To host and share your dataset, you can create a dataset repository on the Hugging Face Dataset Hub and upload your data files.
This guide will show you how to structure your dataset repository when you upload it. A dataset with a supported structure can be loaded automatically with load_dataset(), and it will have a preview on its dataset page on the Hub.
Note that you can also include a python script to define your dataset, for more flexibility.
The following examples use CSV files, but you can use any supported format (text, JSON, JSON Lines, CSV, Parquet).
The simplest dataset structure has two files: train.csv and test.csv.
Your repository will also contain a README.md file, the dataset card displayed on your dataset page.
my_dataset_repository/ ├── README.md ├── train.csv └── test.csv
🤗 Datasets automatically infers the train/validation/test splits of your dataset from the file names. All the files that contain train in their names are considered part of the train split. The same idea applies to the test and validation split:
- All the files that contain test in their names are considered part of the test split.
- All the files that contain valid in their names are considered part of the validation split.

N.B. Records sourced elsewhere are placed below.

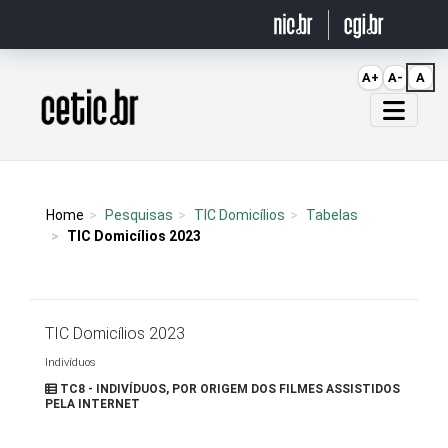
Ir para o conteúdo
A+
A-
A
Página inicial
Home
Pesquisas
TIC Domicílios
Tabelas
TIC Domicílios 2023
TIC Domicílios 2023
Indivíduos
TC8 - INDIVÍDUOS, POR ORIGEM DOS FILMES ASSISTIDOS
PELA INTERNET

Here is an example where all the files are placed into a directory named data:
my_dataset_repository/ ├── README.md └── data/ ├── train.csv ├── test.csv └── valid.csv
If one of your splits comprises several files, 🤗 Datasets can still infer whether it is the train/validation/ test split from the file name. For example, if your train and test splits span several files:
my_dataset_repository/ ├── README.md ├── train_0.csv ├── train_1.csv ├── train_2.csv ├── train_3.csv ├── test_0.csv └── test_1.csv
Just make sure that all the files of your train set have train in their names (same for test and validation). It doesn’t matter if you add a prefix or suffix to train in the file name (like my_train_file_00001.csv, for example). 🤗 Datasets can still infer the appropriate split.
For convenience, you can also place your data files into different directories. In this case, the split name is inferred from the directory name.
my_dataset_repository/ ├── README.md └── data/ ├── train/ │ ├── shard_0.csv │ ├── shard_1.csv │ ├── shard_2.csv │ └── shard_3.csv └── test/ ├── shard_0.csv └── shard_1.csv
If you have other data files in addition to the traditional train/validation/test sets, you must use the following structure. Follow the file name format exactly for this type of structure: data/<split_name>-xxxxx-of-xxxxx.csv. Here is an example with three splits: train, test, and random:
my_dataset_repository/ ├── README.md └── data/ ├── train-00000-of-00003.csv ├── train-00001-of-00003.csv ├── train-00002-of-00003.csv ├── test-00000-of-00001.csv ├── random-00000-of-00003.csv ├── random-00001-of-00003.csv └── random-00002-of-00003.csv
You can specify different configurations of your dataset (for example, if a dataset contains different languages) with one directory per configuration.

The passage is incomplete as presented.